Existe uma preocupação muito grande em relação ao aperfeiçoamento das habilidades vocais, quer sejam cantadas ou mesmo voltadas para a fala. O fato de sermos bombardeados constantemente com programas de calouros, reality shows com seus condidatos a astros vocais (sem falar nos musicais norte-americanos que estão em moda nas grandes metrópoles brasileiras) faz com que a procura por escolas de música, cursos e professores de canto e grupos de teatro especializado em musicais venha ganhando cada vez mais alunos. Escolas de teatro também oferecem cursos voltados para o desenvolvimento da voz no palco, e cursos de oratória e dicção (esses mais raros) também estão na mira de quem quer aperfeiçoar seu instrumento, a voz. Não podemos esquecer de forma alguma os profissionais que cuidam de nosso aparelho fonador, os otorrinolaringologistas e fonoaudiólogos. Todo esse cast de profissionais que fazem com que nossa voz ganhe força, projeção, beleza e expressividade trabalham - cada um com a sua especificidade - a questão da produção vocal.
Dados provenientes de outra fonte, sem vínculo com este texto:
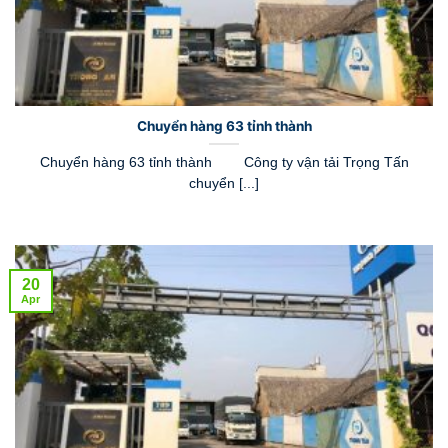
Chuyển hàng 63 tỉnh thành
Chuyển hàng 63 tỉnh thành Công ty vận tải Trọng Tấn
chuyển [...]
20
Apr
Porém, existe uma questão muito importante e séria que faz toda a diferença nesse universo da sonorização da voz falada ou cantada: o ouvir. Ouvir em todos os sentidos... não somente escutar. Saber diferenciar as sílabas, as alturas, durações, timbres... saber ouvir e diferenciar as inúmeras possibilidades de produção sonora com a voz. Ouvir não significa simplesmente estar com nossa condição fisiológica saudável, estar com tudo em ordem, com os exames audiométricos em dia. Ouvir é estar aberto a todas as possibilidades sonoras e o significado delas. Estamos falando não só de melodias, canções... mas palavras. O que cada uma delas pode carregar no que se refere a sentimentos, intenções, ou ainda o que está subliminarmente inserido... Simplesmente pelo "Bom dia" de alguém quando falamos ao telefone, já percebemos se realmente está sendo um dia favorável ou somente um momento educado.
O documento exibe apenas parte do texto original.